Cases Cited in My 2011 MCLE Noncompete Chapter Update

by Lee Gesmer on November 7, 2011

Cases Cited in My 2011 MCLE Noncompete Chapter Update

Earlier this year Massachusetts Continuing Legal Education  (MCLE)  asked me to update my 2009 chapter on Employee Noncompetition Agreements.   The revised chapter, part of the 2-volume Massachusetts Employment Law series, was published in June.

Below are links to the cases I added to this chapter.   I’ve also included a sentence or two regarding each case.  However, I did not make an effort to describe every legally significant aspects of each case.

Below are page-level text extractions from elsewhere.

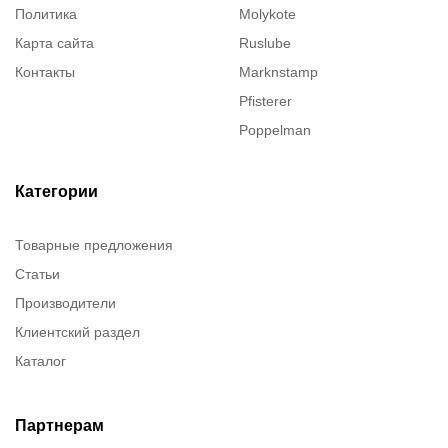
Политика
Molykote
Карта сайта
Ruslube
Контакты
Marknstamp
Pfisterer
Poppelman
Justrite
ITT Cannon
Категории
Brady
Товарные предложения
Rusmark
Статьи
Dow Corning
Производители
Chester molecular
Клиентский раздел
Chester Molecular
Каталог
Canon
Denios
Efele
Партнерам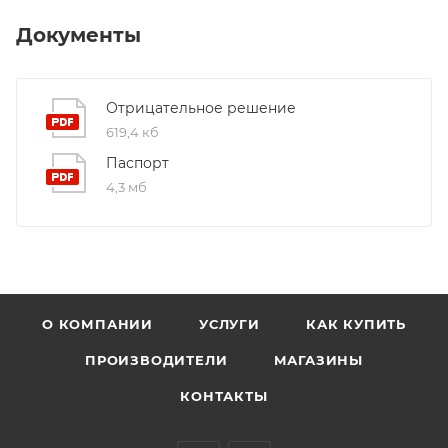
Документы
Отрицательное решение
619,4 кб
Паспорт
4,3 мб
О КОМПАНИИ
УСЛУГИ
КАК КУПИТЬ
ПРОИЗВОДИТЕЛИ
МАГАЗИНЫ
КОНТАКТЫ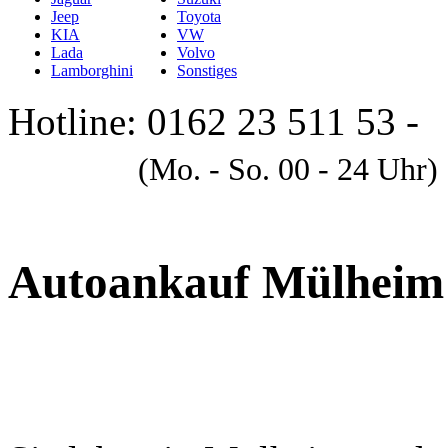
Jeep
Toyota
KIA
VW
Lada
Volvo
Lamborghini
Sonstiges
Hotline: 0162 23 511 53 -
A
(Mo. - So. 00 - 24 Uhr)
Autoankauf Mülheim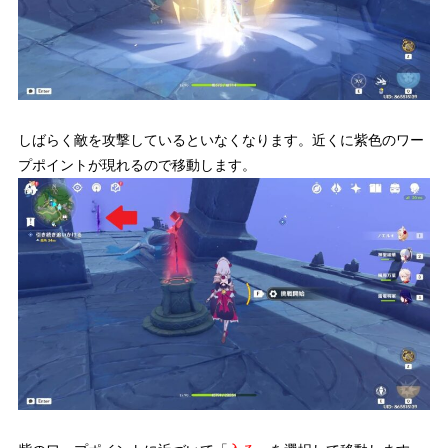
しばらく敵を攻撃しているといなくなります。近くに紫色のワー
プポイントが現れるので移動します。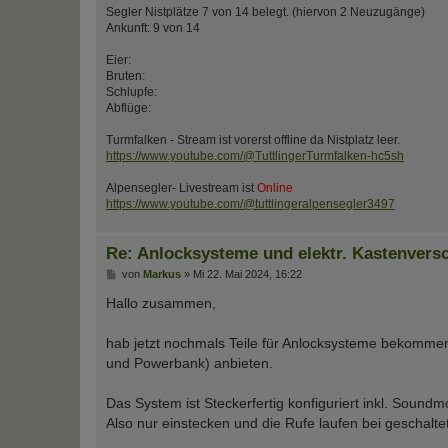
Segler Nistplätze 7 von 14 belegt. (hiervon 2 Neuzugänge)
Ankunft: 9 von 14
Eier:
Bruten:
Schlupfe:
Abflüge:
Turmfalken - Stream ist vorerst offline da Nistplatz leer.
https://www.youtube.com/@TuttlingerTurmfalken-hc5sh
Alpensegler- Livestream ist
Online
https://www.youtube.com/@tuttlingeralpensegler3497
Re: Anlocksysteme und elektr. Kastenvers
B
von
Markus
»
Mi 22. Mai 2024, 16:22
e
i
Hallo zusammen,
t
r
a
hab jetzt nochmals Teile für Anlocksysteme bekomme
g
und Powerbank) anbieten.
Das System ist Steckerfertig konfiguriert inkl. Sound
Also nur einstecken und die Rufe laufen bei geschalte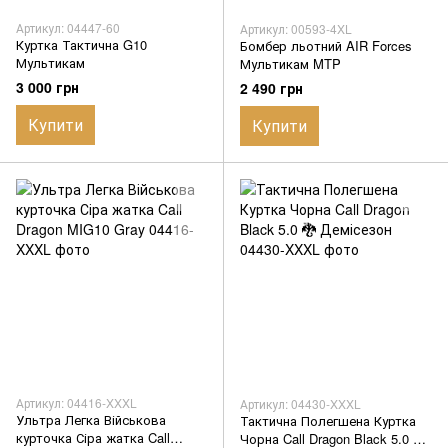
Артикул: 04447-60
Артикул: 00593-4XL
Куртка Тактична G10
Бомбер льотний AIR Forces
Мультикам
Мультикам MTP
3 000 грн
2 490 грн
Купити
Купити
Артикул: 04416-XXXL
Артикул: 04430-XXXL
Ультра Легка Військова
Тактична Полегшена Куртка
курточка Сіра жатка Call
Чорна Call Dragon Black 5.0 🐉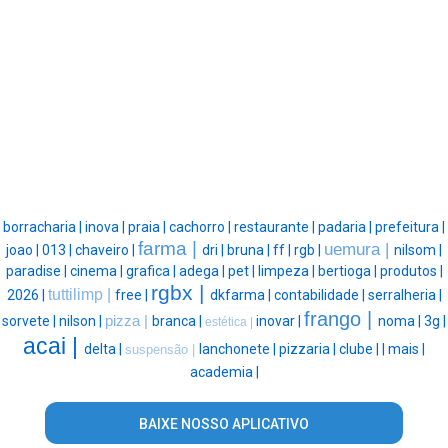
borracharia |
inova |
praia |
cachorro |
restaurante |
padaria |
prefeitura |
farma |
uemura |
joao |
013 |
chaveiro |
dri |
bruna |
ff |
rgb |
nilsom |
paradise |
cinema |
grafica |
adega |
pet |
limpeza |
bertioga |
produtos |
rgbx |
tuttilimp |
2026 |
free |
dkfarma |
contabilidade |
serralheria |
frango |
sorvete |
nilson |
pizza |
branca |
inovar |
noma |
3g |
estética |
acai |
delta |
lanchonete |
pizzaria |
clube |
|
mais |
suspensão |
academia |
BAIXE NOSSO APLICATIVO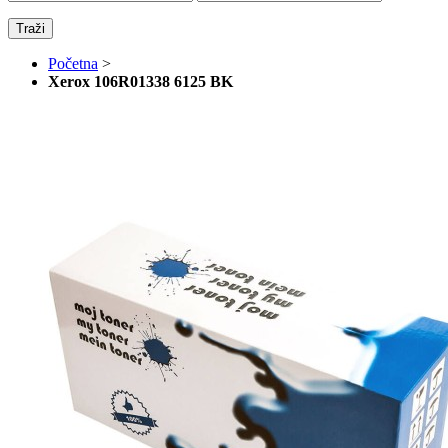
Traži
Početna
>
Xerox 106R01338 6125 BK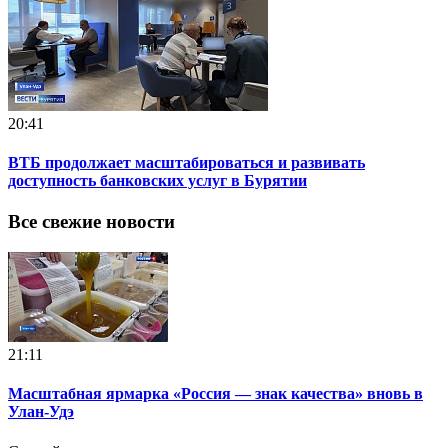
20:41
ВТБ продолжает масштабироваться и развивать
доступность банковских услуг в Бурятии
Все свежие новости
21:11
Масштабная ярмарка «Россия — знак качества» вновь в
Улан-Удэ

  • Ethicon Endo-Surgery, Inc. v. Pemberton, 27 Mass. L. Rptr. 541 (Super. Ct. 2010).  This case, decided by Judge Peter Lauriat  in the Suffolk Business Litigation Session, applies New Jersey non-compete law, but Massachusetts procedural law for purposes of ruling on a preliminary injunction.  The former employee filed suit in California first, but Judge Lauriat  refused to dismiss this case based on the “first filed” rule.  The court enforced an 18 month covenant not to compete against the former employee.
  • Inner-Tite Corp. v. Brozowski, No. 2010-0156 (Worcester Super. Ct. 2010).  This lenghy decision was written by Judge Janet Kenton-Walker, sitting in Worcester County, following a bench trial.   The judge enforced a one year convenant not to compete against an employee who had worked for Inner-Tite in Georgia.  Given Brozowski’s  relatively low salary, and the fact that he was asked to sign the non-compete after beginning work for Inner-Tite, this contract would not have been enforceable under the various proposed Massachusetts non-compete statutes.  Either ground would have invalidated the agreement.  This was a tough outcome for the former employee, and one which might have had a different outcome in Suffolk, Middlesex or Norfolk counties, which tend to have more liberal leanings in these cases.
  • Parexel International Corp. v. Nanavati, 26 Mass. L. Rptr. 426 (Super. Ct. 2011).  In an odd twist (one which I can’t recall having seen before), Judge Thayer Fremont-Smith, sitting in Middlesex County, found that the fact that the new employer had agreed to pay the employee during the non-compete period, even if the employee was enjoined from working, was a factor that actually favored entry of the injunction, since the employee would not be injured by the injunction.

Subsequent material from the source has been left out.